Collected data

==========

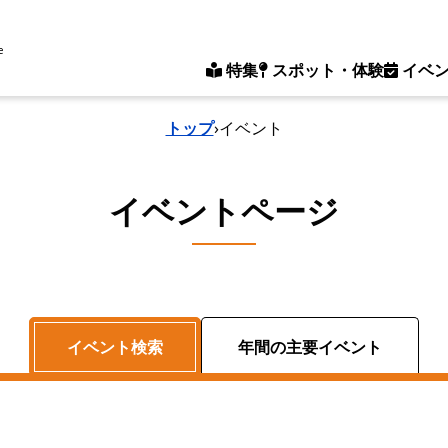
e
特集
スポット・体験
イベ
トップ
›
イベント
イベントページ
イベント検索
年間の主要イベント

==========

Exact copy, no pictures: please print the data above once more.

**Task solution**
e
特集
スポット・体験
イベ
トップ
›
イベント
イベントページ
イベント検索
年間の主要イベント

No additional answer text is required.